Присоединение Трансильвании и Буковины к Румынии
Присоединение Трансильвании к Румынии (в Румынии носит название Великого объединения 1918 года) — политическое событие, начавшееся 1 декабря 1918 года в ходе распада Австро-Венгрии, когда на съезде румын в городе Алба-Юлия делегатами было принято решение о вхождении ранее венгерской Трансильвании в состав королевства Румыния.
Вхождение сепаратно настроенной по отношению к Венгрии Трансильвании в состав Румынии, социалистический переворот в самой Венгрии, территориальные споры венгров и чехословаков привели к началу Чехословацко-венгерской войны. В 1919 году в Трансильвании открылся румынско-венгерский фронт, а уже летом того же года румыны достигли Будапешта. Социалистическое правительство в Венгрии пало, а после подписания Трианонского договора, в котором документально закреплялись распад Австро-Венгрии и поражение Венгрии в Первой мировой войне, Трансильвания окончательно вошла в состав Румынии.
Предпосылки
В Средние века вся Трансильвания и часть Молдавии попали в состав Венгерского королевства. Валахия стала зависимой от Венгрии. Все эти территории были связаны между собой культурно и экономически.
В XIV веке княжество Валахия и Молдавское княжество отпали от Венгрии, обретя независимость. Трансильвания по-прежнему оставалась в составе королевства. К началу XVI века Молдавия и Валахия попали под турецкое влияние, со временем оказавшись полностью зависимыми от Османской империи. В свою очередь в Трансильвании происходили другие процессы — мадьяризация и германизация местного населения.

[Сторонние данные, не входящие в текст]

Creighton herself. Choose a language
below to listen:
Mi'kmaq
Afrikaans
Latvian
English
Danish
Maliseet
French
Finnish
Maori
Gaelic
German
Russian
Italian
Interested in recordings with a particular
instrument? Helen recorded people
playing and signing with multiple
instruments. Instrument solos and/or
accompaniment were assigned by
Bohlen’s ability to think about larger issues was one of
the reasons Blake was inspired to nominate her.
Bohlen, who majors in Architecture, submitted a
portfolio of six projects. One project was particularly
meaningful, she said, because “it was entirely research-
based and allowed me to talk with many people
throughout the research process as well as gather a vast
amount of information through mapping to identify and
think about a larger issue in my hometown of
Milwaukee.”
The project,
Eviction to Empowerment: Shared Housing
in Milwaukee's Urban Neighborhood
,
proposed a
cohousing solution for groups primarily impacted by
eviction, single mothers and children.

Однако во второй половине XVI века Трансильвания также попала в зону влияния Турции. Было образовано зависимое княжество Трансильвания. В это время связи между регионом и Дунайскими княжествами вновь начинают развиваться. В 1600 году Валахия, Трансильвания и Молдавия были объединены под властью князя Михая Храброго. Он провозгласил завоёванные территории отдельным, независимым от Османской империи государством. Однако из-за распрей с боярами Михай был убит. После него на престол княжества взошёл Рудольф II. Таким образом, регион попал под австрийское влияние.

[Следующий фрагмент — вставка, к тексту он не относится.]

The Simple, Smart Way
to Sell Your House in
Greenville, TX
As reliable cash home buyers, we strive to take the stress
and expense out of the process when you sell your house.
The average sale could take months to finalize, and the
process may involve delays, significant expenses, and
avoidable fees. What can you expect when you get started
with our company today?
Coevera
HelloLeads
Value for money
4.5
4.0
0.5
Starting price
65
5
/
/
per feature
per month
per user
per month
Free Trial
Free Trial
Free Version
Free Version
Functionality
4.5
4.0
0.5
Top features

Переломным моментом как в истории Дунайских княжеств, так и Трансильвании, оказалось начало XIX века. Появилось новое политическое течение — панрумынизм. Во время революций 1848 года в Европе большое влияние на Трансильванию было оказано со стороны Валахии и Молдавии. Местная интеллигенция после поражения бежала в регион, распространив здесь идеи румынского единства. Также большое влияние на политическое будущее Трансильвании оказало создание Румынии.
Вступив в Первую мировую войну, Румыния откровенно выдвинула свои претензии на регион, но её армия оказалась разбита. Только с окончанием войны румынское правительство смогло приступить к выполнению задуманного.
Ход событий
С распадом Австро-Венгерской империи на её бывших территориях стали возникать самопровозглашённые этнократические государства. Этому предшествовало возникновение Национальных советов — по одному от каждого края или народа империи. 27 октября 1918 года в Черновцах на Буковине состоялся съезд местных румын, где было принято решение создать Национальное Законодательное Собрание Буковины и созвать Национальный совет румын Буковины численностью 50 человек. Первым решением буковинского румынского Национального совета стало объединение Буковины с королевством Румыния и Трансильванией. Также в Национальном совете был избран представитель от румын Буковины Янку Фрондора. Янку возглавил Комитет по управлению Буковиной.
2 ноября того же года в Трансильвании появился Румынский Центральный Национальный совет. Совет возложил на себя полномочия временного правительства края. В ноябре совет начал переговоры с венгерским правительством о мирном отделении Трансильвании от Венгрии, но они провалились. Тем временем рабочие Трансильвании устраивали забастовки наравне с рабочими Венгрии, и регион жил одной политической жизнью с Венгрией. В таких условиях 1 декабря в Алба-Юлии был назначен съезд всех членов Румынского Центрального Национального совета. Этот съезд получил название Великого Национального Собрания. Алба-Юлия была выбрана в качестве места съезда потому, что в 1600 году князь Михай Витязул, объединивший княжества Валахия, Трансильвания и Молдову в единое государство, объявил этот город своей резиденцией.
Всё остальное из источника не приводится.